ふたり。-Triangle Love の果てに



濡れた髪を拭きながら、いつものようにチェストの引き出しを開けた途端、全身の力が抜けた。


ぺたんとその場に座り込んでしまう。


「やだ…やめて…」


あのハンドクリームの香りが…


泰兄にもらったあの…


咄嗟にその小瓶を胸に抱き寄せた私。


香りほど、失恋した者に対して残酷な仕打ちをするものはない。


姿が見えないことをいいことに、そっと鼻腔に忍び込んでは一瞬のうちに何もかもを思い出させる。


そして最も残酷なのは「その時の気持ち」までもを、まざまざと蘇らせること。


昨日まで、私はこの香りにこの上ない幸せを感じていたはずなのに…


「泰兄…」


あれだけ泣いたのに、まだ悲しい。


まだ涙が出る。


悲しみは時間との闘いなんだと、皆は言うけれど。


ねぇ、泰兄…


私の涙はあと何ラウンドもつのかしら…




この仕事をしていてラッキーだと思うこと。


それは夜を一人で過ごさなくていいということ。


慌ただしく働いていれば、気が紛れるから。


こうやって失恋したって、夜に一人感傷に浸って落ち込むよりも、明るい昼間に泣く方が軽傷で済む。

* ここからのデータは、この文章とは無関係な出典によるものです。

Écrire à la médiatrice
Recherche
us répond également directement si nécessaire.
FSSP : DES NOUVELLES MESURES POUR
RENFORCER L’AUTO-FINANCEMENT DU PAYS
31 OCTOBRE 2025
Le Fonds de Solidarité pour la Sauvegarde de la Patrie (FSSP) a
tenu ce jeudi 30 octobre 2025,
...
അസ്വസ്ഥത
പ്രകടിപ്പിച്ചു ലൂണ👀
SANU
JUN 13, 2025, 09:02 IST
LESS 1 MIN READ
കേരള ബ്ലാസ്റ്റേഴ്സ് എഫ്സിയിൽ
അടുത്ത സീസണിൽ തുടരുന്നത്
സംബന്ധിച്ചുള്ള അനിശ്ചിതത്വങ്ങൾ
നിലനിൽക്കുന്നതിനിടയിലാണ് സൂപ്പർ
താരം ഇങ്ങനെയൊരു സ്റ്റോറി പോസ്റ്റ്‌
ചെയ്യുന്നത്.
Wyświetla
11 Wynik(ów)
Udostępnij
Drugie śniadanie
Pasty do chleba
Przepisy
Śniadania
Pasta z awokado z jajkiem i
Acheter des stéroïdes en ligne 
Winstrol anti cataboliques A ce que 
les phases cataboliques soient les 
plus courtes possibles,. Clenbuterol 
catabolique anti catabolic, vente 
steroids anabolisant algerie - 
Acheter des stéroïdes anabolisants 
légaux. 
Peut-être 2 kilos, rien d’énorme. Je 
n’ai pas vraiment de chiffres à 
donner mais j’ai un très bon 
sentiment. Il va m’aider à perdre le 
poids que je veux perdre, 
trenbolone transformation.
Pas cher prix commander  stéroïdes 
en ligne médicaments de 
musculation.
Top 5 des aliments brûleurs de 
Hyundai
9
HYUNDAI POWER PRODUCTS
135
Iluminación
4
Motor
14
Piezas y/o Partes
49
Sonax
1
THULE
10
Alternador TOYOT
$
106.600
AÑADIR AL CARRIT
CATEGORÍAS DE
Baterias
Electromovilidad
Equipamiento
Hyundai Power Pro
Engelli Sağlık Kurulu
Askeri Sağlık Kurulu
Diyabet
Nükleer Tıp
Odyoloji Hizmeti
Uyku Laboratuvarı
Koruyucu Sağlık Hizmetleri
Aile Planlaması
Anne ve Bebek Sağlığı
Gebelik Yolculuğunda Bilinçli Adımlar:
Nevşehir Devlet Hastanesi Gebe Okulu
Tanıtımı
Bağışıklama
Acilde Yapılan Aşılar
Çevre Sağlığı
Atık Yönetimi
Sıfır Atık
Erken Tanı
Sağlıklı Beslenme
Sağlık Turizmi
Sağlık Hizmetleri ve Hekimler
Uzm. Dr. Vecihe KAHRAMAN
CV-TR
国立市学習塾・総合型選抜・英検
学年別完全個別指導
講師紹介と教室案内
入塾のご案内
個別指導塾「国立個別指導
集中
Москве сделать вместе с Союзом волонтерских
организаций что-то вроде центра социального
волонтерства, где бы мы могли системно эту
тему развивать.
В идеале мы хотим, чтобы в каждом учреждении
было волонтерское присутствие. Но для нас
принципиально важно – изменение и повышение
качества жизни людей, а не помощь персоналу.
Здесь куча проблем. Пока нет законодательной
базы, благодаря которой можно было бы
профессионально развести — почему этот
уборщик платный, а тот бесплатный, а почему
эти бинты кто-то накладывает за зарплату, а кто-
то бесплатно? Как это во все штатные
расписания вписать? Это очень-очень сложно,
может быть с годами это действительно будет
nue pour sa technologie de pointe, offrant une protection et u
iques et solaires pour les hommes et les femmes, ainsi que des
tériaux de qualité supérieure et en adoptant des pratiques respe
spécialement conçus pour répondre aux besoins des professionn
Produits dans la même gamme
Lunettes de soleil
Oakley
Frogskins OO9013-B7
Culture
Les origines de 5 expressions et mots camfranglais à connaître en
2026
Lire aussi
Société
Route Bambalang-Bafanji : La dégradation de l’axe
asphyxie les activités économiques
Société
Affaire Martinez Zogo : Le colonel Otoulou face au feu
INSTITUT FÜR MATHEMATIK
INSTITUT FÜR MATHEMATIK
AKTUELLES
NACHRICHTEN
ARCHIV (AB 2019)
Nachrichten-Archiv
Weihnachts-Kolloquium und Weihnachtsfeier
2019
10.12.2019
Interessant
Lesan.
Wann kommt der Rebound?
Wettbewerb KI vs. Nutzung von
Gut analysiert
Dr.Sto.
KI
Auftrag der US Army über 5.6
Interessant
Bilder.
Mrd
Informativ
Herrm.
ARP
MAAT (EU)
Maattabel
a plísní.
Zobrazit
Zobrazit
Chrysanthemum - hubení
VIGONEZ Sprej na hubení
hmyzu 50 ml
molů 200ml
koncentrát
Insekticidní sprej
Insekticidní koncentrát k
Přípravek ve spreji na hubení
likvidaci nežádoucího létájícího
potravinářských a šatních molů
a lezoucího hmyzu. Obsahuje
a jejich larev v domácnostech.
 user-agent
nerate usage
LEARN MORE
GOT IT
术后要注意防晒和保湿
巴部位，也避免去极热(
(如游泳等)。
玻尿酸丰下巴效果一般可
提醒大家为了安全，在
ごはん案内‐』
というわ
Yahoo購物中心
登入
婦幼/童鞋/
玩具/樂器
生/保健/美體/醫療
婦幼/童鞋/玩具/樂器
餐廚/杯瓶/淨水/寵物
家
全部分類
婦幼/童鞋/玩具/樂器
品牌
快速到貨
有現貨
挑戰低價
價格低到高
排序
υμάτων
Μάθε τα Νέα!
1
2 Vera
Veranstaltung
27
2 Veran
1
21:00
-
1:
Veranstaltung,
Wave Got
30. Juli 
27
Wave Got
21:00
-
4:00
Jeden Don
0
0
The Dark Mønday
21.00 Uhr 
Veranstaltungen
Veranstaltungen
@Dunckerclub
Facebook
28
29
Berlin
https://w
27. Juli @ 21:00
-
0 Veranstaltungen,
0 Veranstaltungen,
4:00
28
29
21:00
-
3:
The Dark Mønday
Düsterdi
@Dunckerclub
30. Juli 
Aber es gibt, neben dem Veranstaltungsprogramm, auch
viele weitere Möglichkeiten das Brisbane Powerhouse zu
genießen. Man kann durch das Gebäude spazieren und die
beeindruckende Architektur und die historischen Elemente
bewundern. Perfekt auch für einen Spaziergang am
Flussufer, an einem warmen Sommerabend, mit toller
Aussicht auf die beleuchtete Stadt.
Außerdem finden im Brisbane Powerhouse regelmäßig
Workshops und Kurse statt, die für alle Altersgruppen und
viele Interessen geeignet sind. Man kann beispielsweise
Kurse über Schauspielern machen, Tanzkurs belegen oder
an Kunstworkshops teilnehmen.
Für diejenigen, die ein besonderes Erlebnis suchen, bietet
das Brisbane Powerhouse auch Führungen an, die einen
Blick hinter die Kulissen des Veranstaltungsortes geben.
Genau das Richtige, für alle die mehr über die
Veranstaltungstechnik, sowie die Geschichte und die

太陽の光が、外の車や人の動く気配が孤独を紛らわせてくれるから。


結局、私は時間通りにシトラスに向かった。


私を見るなり、「あら」という顔をしたゆり子さん。


「顔色が悪いみたいだけど」


「昨夜は盛り上がって、ちょっと飲み過ぎちゃいました」


「…真琴ちゃん」


「はい?」


何か言いたげなゆり子さんは、私の顔をじっと見つめると「ううん、何でもないわ」と甘めのカフェオレを作ってくれた。


何か感づいているのは確か。


ゆり子さん、実はね…


そうやって何もかも話せたら、どんなに楽になるだろう。


彼女はいつものように店の外へ出ると、花壇の手入れを始めた。


一年中ここで花が咲き誇っているのは、彼女のこういった欠かさない手入れのほかにならない。


そしていつも彼女がすること。


お店のシンボルツリーをとっても愛おしそうに眺めること。


まるで好きな人と見つめ合っているように…。


私も恋していた時は、あんなふうに泰兄のことを見ていたんだろうな。


いけない…


何を見るにつけても泰兄とのことに結びつけてしまう。


だめ、だめ、仕事仕事。


けだるい身体で何とかシトラスでのバイトを終えると、Yesterdayに向かった。